Interpretive Summary: Rising atmospheric carbon dioxide has the potential to impact ecosystems by altering competition between plant species. In this study, competition between a grass (endophyte-free fescue) and a forb (plantago) was assessed in controlled environments under ambient and elevated carbon dioxide. While plant biomass increased for both species under elevated carbon dioxide, the relative increase was much greater for plantago than for fescue when the two species were grown in competitive mixtures. The greater performance of plantago relative to fescue was associated with colonization of plantago roots by mycorrhizal fungi leading to increased nitrogen up take from the soil. The results suggest that elevated carbon dioxide predicted under future climate scenarios will stimulate beneficial fungi and associated nutrient acquisition leading to enhanced competitive ability of plants that form symbiotic associations with these microorganisms.

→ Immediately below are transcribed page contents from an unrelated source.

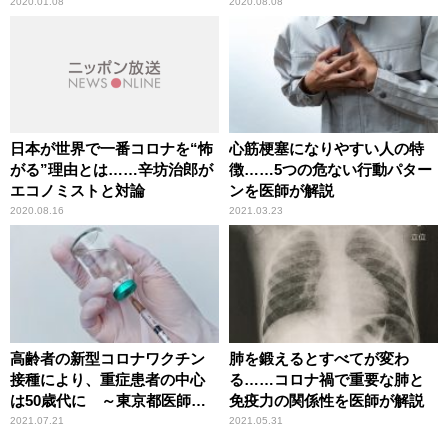
に辛坊治郎が異議
2020.01.08
2020.08.08
日本が世界で一番コロナを“怖
心筋梗塞になりやすい人の特
がる”理由とは……辛坊治郎が
徴……5つの危ない行動パター
エコノミストと対論
ンを医師が解説
2020.08.16
2021.03.23
高齢者の新型コロナワクチン
肺を鍛えるとすべてが変わ
接種により、重症患者の中心
る……コロナ禍で重要な肺と
は50歳代に ～東京都医師会
免疫力の関係性を医師が解説
理事が解説
2021.07.21
2021.05.31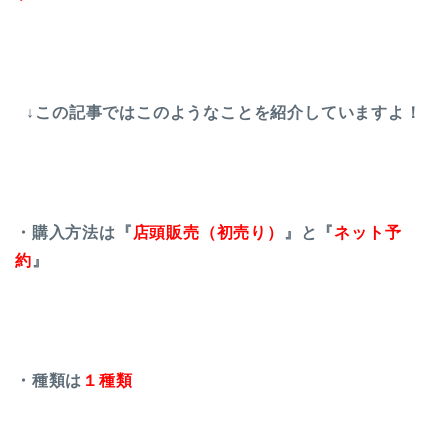
↓この記事ではこのようなことを紹介していますよ！
・購入方法は『
店頭販売（初売り）
』と『
ネット予
約
』
・種類は
１種類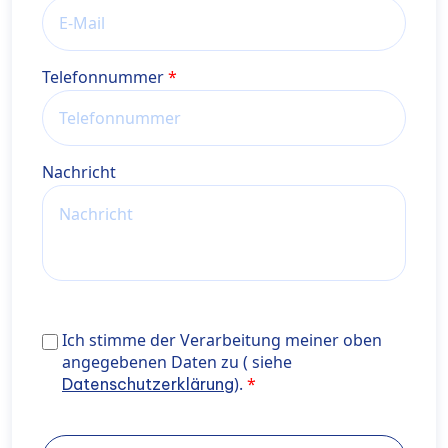
Telefonnummer
Nachricht
Ich stimme der Verarbeitung meiner oben angegebe
Ich stimme der Verarbeitung meiner oben
Daten zu ( siehe <a href="https://wiener-
angegebenen Daten zu ( siehe
privatklinik.com/datenschutzerklaerung/" target="_b
).
Datenschutzerklärung
rel="noopener noreferrer"> Datenschutzerklärung</a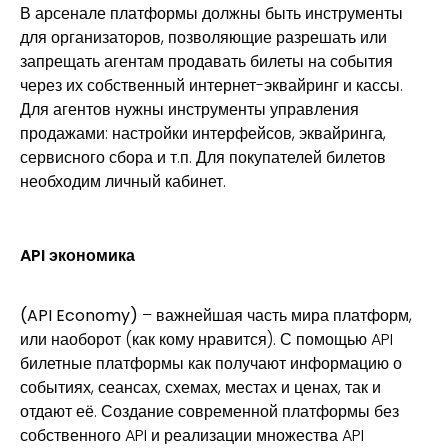
В арсенале платформы должны быть инструменты
для организаторов, позволяющие разрешать или
запрещать агентам продавать билеты на события
через их собственный интернет-эквайринг и кассы.
Для агентов нужны инструменты управления
продажами: настройки интерфейсов, эквайринга,
сервисного сбора и т.п. Для покупателей билетов
необходим личный кабинет.
API экономика
(API Economy)
– важнейшая часть мира платформ,
или наоборот (как кому нравится). С помощью API
билетные платформы как получают информацию о
событиях, сеансах, схемах, местах и ценах, так и
отдают её. Создание современной платформы без
собственного API и реализации множества API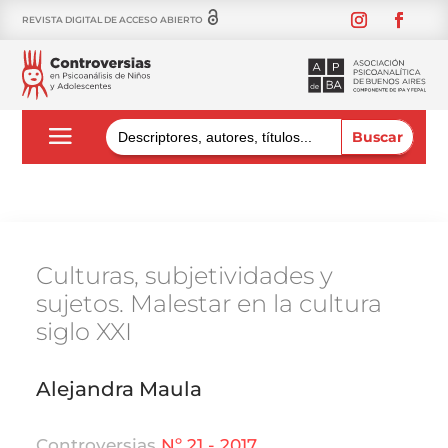
REVISTA DIGITAL DE ACCESO ABIERTO
Buscar:
Culturas, subjetividades y
sujetos. Malestar en la cultura
siglo XXI
Alejandra Maula
Controversias
Nº 21 - 2017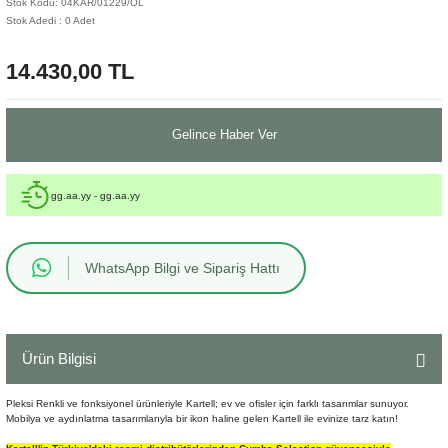
Stok Kodu: 04KAR/01229/OL
Stok Adedi : 0 Adet
Sehpa
Fener
Sebil
14.430,00 TL
Tabure
Gazetelik
TV Sehpası
Küllük
Gelince Haber Ver
Masa Saati
gg.aa.yy - gg.aa.yy
Mum
WhatsApp Bilgi ve Sipariş Hattı
Mumluk
Saksı&Çiçeklik
Ürün Bilgisi
Şamdan
Pleksi Renkli ve fonksiyonel ürünleriyle Kartell; ev ve ofisler için farklı tasarımlar sunuyor.
Sepet
Mobilya ve aydınlatma tasarımlarıyla bir ikon haline gelen Kartell ile evinize tarz katın!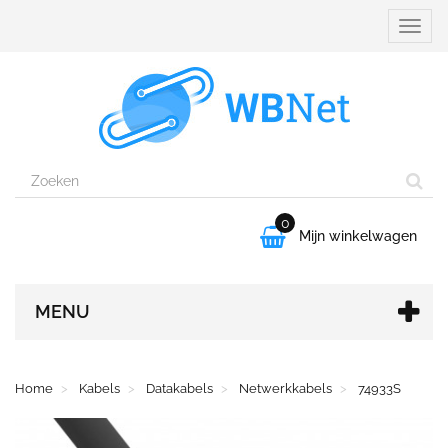
Naviga
aanpa
0

Mijn winkelwagen
MENU
Home
Kabels
Datakabels
Netwerkkabels
74933S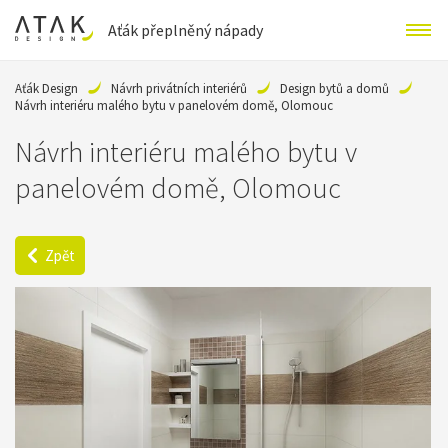
Aťák přeplněný nápady
Aťák Design
Návrh privátních interiérů
Design bytů a domů
Návrh interiéru malého bytu v panelovém domě, Olomouc
Návrh interiéru malého bytu v
panelovém domě, Olomouc
Zpět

Technical Abstract: Atmospheric CO2 enrichment generally stimulates plant photosynthetic activity and enhances C allocation for plant symbionts such as mycorrhizae. This in turn may modify plant species interactions through differentially impacting plant nutrient acquisition. However, direct evidence illustrating this scenario is still limited. We examined how elevated CO2 affects plant growth and whether mycorrhizae mediate interactions between a non-mycorrhizal plant, endophyte-free Festuca arundinacea Schreb. and a highly mycorrhizal forb, Plantago lanceolata L. in a microcosm experiment. Festuca arundinacea Schreb, Plantago lanceolata L., and their combination with or without mycorrhizal inoculation were grown at ambient (400 'mol mol-1) and elevated CO2 (ambient + 330 'mol mol-1) levels. The 15N isotope tracer was introduced to quantify the mycorrhizally mediated N acquisition of plants. Elevated CO2 stimulated the growth of P. lanceolata more significantly than F. arundinacea, increasing the shoot biomass ratio of P. lanceolata to F. arundinacea in the mixture. It also increased mycorrhizal colonization of P. lanceolata roots, but did not show any effects on F. arundinacea. Mycorrhizae increased the shoot biomass ratio of P. lanceolata to F. arundinacea under both CO2 concentrations with a more profound impact found under the elevated than ambient CO2 level. Elevated CO2 and mycorrhizae enhanced 15N and total N uptake of P. lanceolata in both monoculture and mixture but had either no or even negative effects on N acquisition of F. arundinacea, altering N distribution between these two species in the mixture. These results suggest that CO2-stimulation of mycorrhizae and their nutrient acquisition may enhance the competitive ability of mycorrhizal species over fescue plants under future CO2 scenarios.